Olvidar lo vivido. Volver a mi manta, a mi sofá, a mi aburrida vida.
Un sábado soleado, principio de primavera. No lo pensé dos veces. Me vestí con mi uniforme de andar. Cogí mi móvil, mis cascos, mi cartera y salí de casa sin ninguna dirección concreta. Andar y despejar la cabeza. Estirar el cuerpo, cansarlo y subir la adrenalina.
Sin saber cómo terminé en un descampado vacío de personas y lleno de restos de una noche movidita. Botellas, vasos de plástico, cristales, pequeñas fogatas……Pensé en dar la vuelta y continuar por la calle que acababa de dejar, pero no me dio tiempo. Cayó sobre mí. A mis pies. Sobre mis pies. No sé de dónde pudo salir. Quizás de detrás o de dentro del contenedor. No tendría más de 15 años. Sangre y moratones por todas partes. Ojos grandes y asustados que se cerraron al tiempo que su cabeza golpeó mis pies.
Caí de rodillas. Quería gritar, pedir ayuda. No salía un solo sonido de mi garganta.
Cogí el móvil de mi bolsillo. Me di cuenta de que la música seguía sonando en mis oídos. Me quité los cascos. Volví a gritar. Nada.
“911, buenos días. Está usted llamando a emergencias. ¿En qué podemos ayudarle? ¿Hola?” Nada. Yo hablaba, vocalizaba, mis labios se movían: “ayuda por favor, ayuda….” No era capaz de oír mi voz. Colgué.

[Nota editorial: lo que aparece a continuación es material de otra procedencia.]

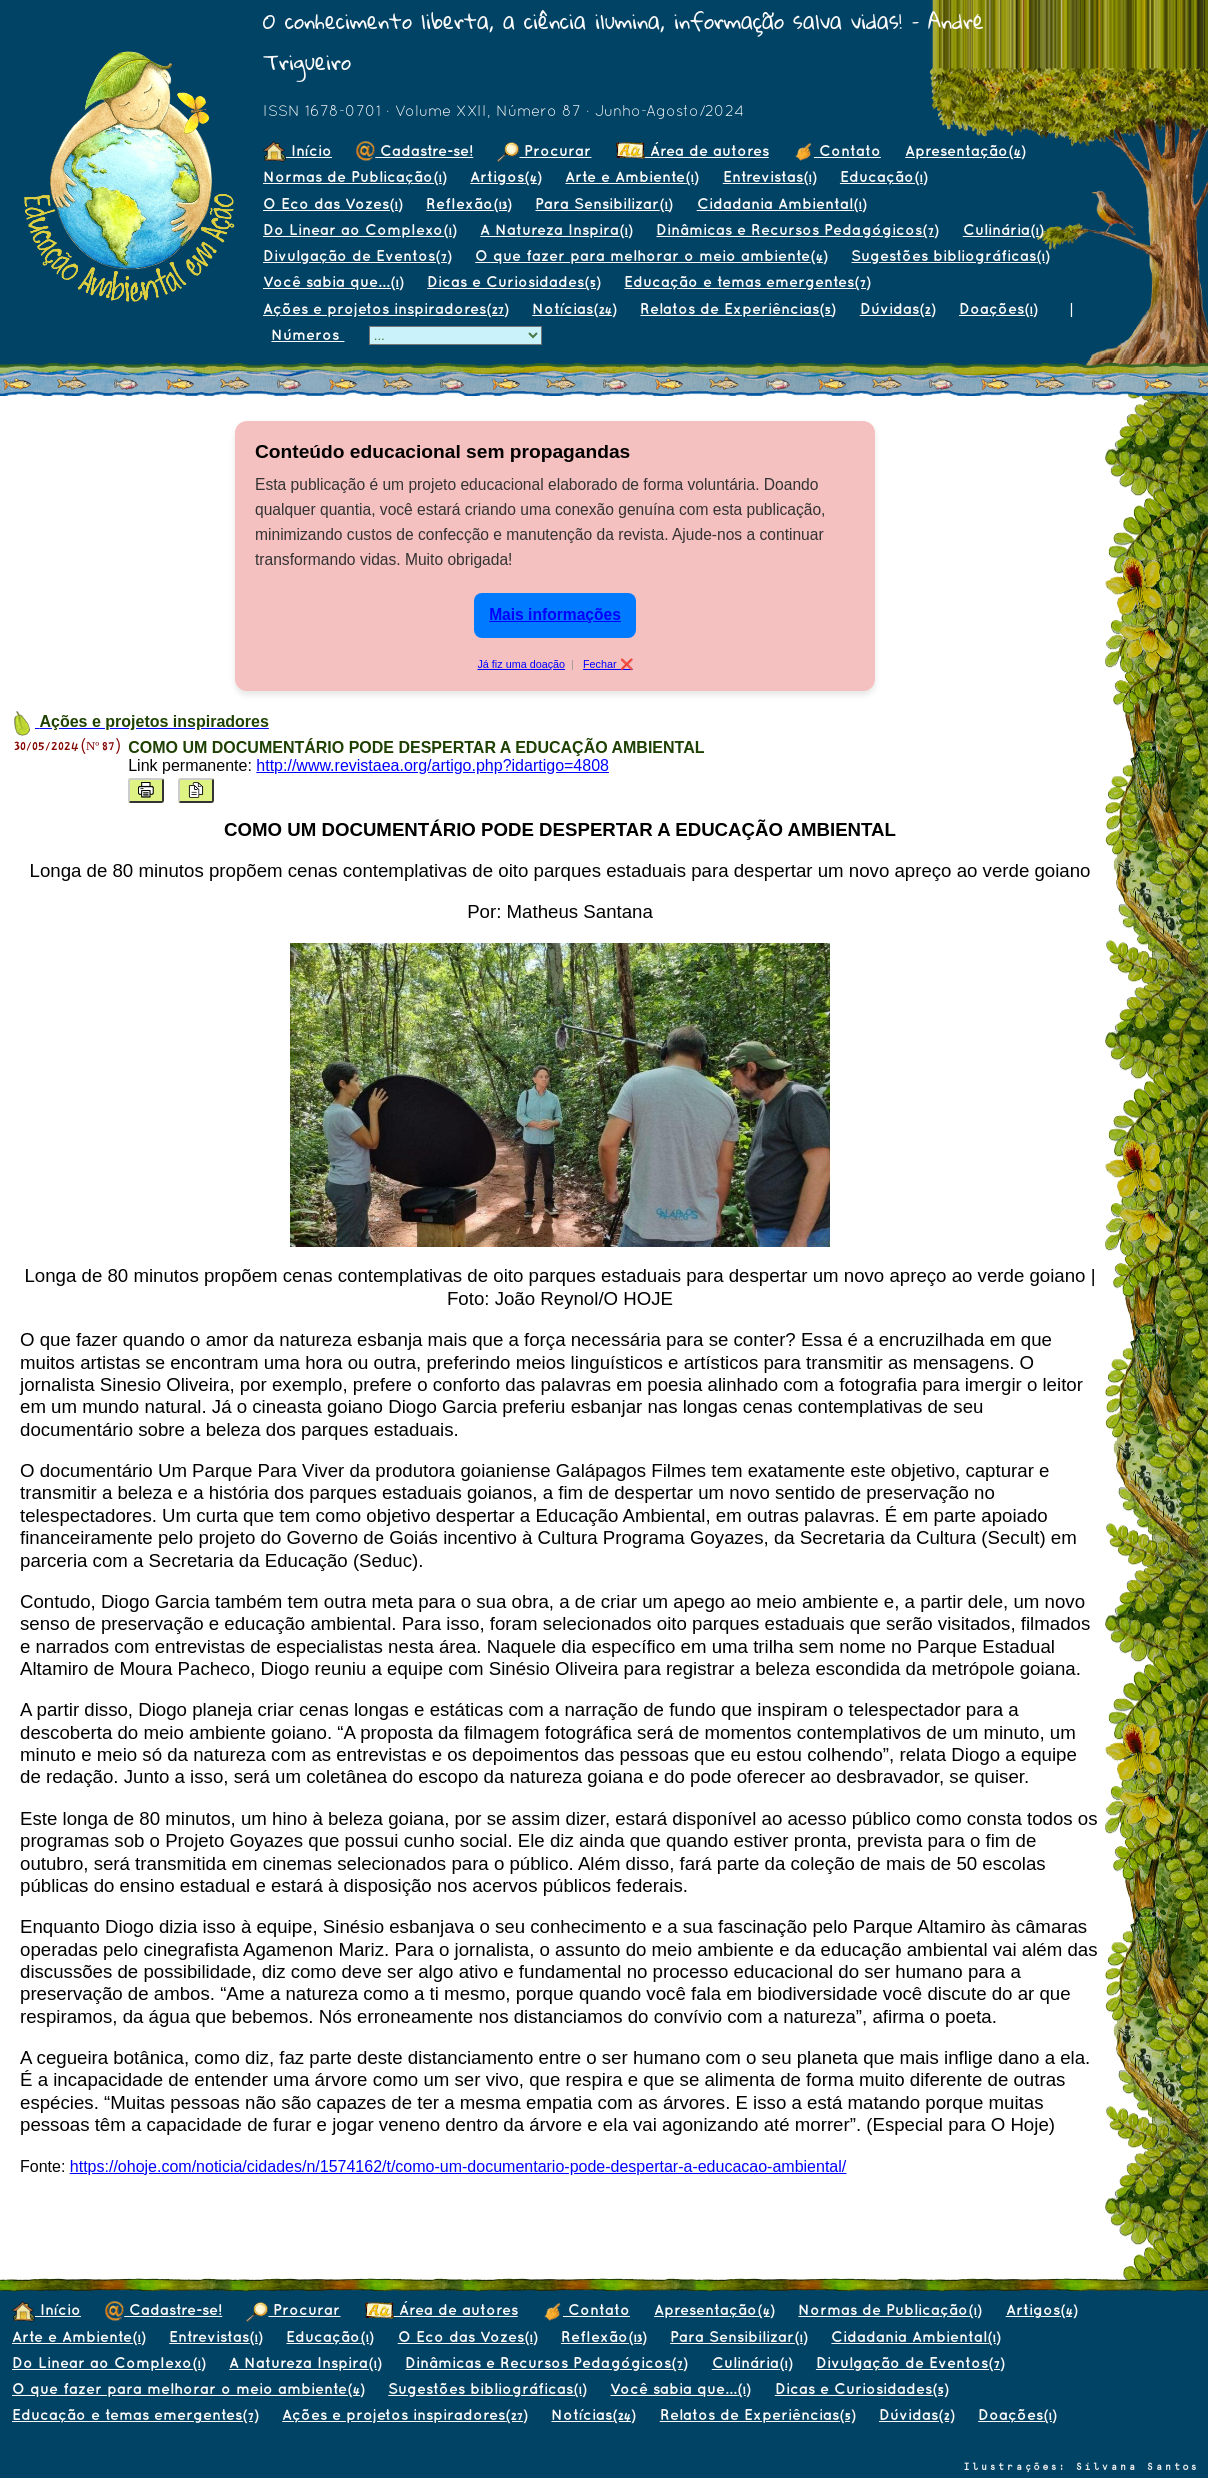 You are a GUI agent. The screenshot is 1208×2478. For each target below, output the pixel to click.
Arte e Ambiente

Me quité la chaqueta, le cubrí. Intenté ponerme en pie. No podía. Sin voz, sin fuerza. Cerré los ojos. Respiré profundo varias veces. Planté un pie en el suelo e hice fuerza para levantarme. Apoyé el otro. Lo conseguí. Ahora tocaba abrir los ojos y enfrentarme a la realidad.
Una sirena. Oí una sirena. Abrí los ojos, ahí estaban. ¿Tan rápido? Quizás si pude hablar con emergencias, pero al tener los cascos puestos y la música a todo volumen no pude escucharme. ¿Y la dirección? Me habrán localizado por GPS.
“Al suelo. Levante las manos. Tírese al suelo”
Miré hacia atrás para ver a quién apuntaba y a quién gritaban que se tirara al suelo. No vi a nadie. Ellos seguían avanzando. Eran 2. “¿Es a mí?”, les pregunté.
En ese momento llegó una ambulancia. Rápidamente bajaron dos sanitarios que se quedaron junto a los dos policías.
“¡Está vivo!”, dije. “Vengan, ayúdenle”.
“Al suelo. No se lo decimos más. Levante las manos despacio y póngase de rodillas”.
Se equivocaban, pero ya habría tiempo de aclararlo todo. Poco a poco fui levantando las manos y apoyando de nuevo las rodillas en el suelo. Uno de ellos se puso detrás de mí, me bajo los brazos y me puso las esposas. El otro se acercó por delante hasta rozar casi su pistola en mi frente. “Está usted detenido por…”
Los sanitarios se acercaron al chaval que agonizaba. “Está vivo”
“…por intento de asesinato”
No fue la mancha de sangre en el puño de tu camisa, ni la herida en tu mano derecha. Fue tu rostro. Culpa. Desesperación. Miedo. Él estaba vivo y sabía la verdad.